I developed a piece of code that can count the number value increases for a particular column (in this example, that column is Anxiety).
Counting code:
len([b-a for a,b in zip(df['Anxiety'],df['Anxiety'][1:]) if b>a])
Setup code:
df = pd.DataFrame({'Account':[123,123,123,123,123,123,123,123,123,123,456,456,456,456],
'Anxiety':[0,1,np.nan,2,3,0,2,np.nan,np.nan,0,0,1,np.nan,3]})
df
However, two problems here. One is it doesn't account for different accounts, and it won't count properly if there is a null value in between values.
Expected output would be 4 for account 123, and 2 for account 456.
CodePudding user response:
here is one way to do it
#create a temp column 'diff' by taking a difference from previous row (excluding NaN), where difference is positive
# using groupby to sum the positive differences from previous rows
df.assign(
diff=(df[df['Anxiety'].notna()]['Anxiety'].diff()>0).astype(int)

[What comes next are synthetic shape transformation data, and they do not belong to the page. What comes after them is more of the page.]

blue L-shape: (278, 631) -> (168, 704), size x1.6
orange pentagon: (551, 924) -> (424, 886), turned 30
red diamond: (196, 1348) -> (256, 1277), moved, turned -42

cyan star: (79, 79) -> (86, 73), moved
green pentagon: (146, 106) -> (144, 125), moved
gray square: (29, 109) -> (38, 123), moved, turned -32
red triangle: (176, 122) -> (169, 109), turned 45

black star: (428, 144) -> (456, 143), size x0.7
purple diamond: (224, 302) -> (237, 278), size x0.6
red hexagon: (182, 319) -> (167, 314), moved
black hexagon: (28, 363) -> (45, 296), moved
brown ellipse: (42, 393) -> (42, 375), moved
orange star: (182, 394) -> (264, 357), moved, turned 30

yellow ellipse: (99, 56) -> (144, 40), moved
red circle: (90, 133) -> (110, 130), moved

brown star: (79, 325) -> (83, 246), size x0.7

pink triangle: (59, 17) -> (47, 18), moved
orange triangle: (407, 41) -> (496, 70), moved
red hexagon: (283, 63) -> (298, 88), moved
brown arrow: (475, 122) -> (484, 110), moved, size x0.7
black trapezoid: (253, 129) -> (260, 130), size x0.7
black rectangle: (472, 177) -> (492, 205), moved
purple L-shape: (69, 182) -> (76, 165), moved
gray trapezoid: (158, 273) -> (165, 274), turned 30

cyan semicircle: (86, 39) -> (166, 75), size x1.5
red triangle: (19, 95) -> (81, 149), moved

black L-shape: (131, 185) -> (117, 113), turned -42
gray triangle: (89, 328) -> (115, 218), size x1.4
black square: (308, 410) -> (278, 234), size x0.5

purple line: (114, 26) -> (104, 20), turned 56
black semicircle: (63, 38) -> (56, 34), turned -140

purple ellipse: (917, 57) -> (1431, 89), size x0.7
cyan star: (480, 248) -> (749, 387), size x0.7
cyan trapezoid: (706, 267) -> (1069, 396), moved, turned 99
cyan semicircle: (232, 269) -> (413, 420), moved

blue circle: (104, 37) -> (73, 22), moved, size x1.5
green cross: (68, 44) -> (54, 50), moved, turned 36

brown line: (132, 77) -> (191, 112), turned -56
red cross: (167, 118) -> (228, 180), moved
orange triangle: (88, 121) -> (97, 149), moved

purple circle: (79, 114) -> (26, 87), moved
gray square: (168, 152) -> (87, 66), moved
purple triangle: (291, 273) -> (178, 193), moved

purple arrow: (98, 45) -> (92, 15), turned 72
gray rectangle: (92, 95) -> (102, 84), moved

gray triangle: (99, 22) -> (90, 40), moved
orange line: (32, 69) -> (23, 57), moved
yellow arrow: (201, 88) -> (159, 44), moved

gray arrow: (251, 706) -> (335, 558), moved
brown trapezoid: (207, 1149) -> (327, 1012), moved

).groupby('Account')['diff'].sum()
Account
123 4.0
456 2.0
Name: diff, dtype: float64
CodePudding user response:
Like:
out = df[df['Anxiety'].notna()].groupby('Account')['Anxiety'].apply(
lambda x: x[x > x.shift()].size)
print(out):
Account
123 4
456 2
CodePudding user response:
Try:
def n_incr(g):
return (g.ffill().diff() > 0).sum()
>>> df.groupby('Account').agg(n_incr)
Anxiety
Account
123 4
456 2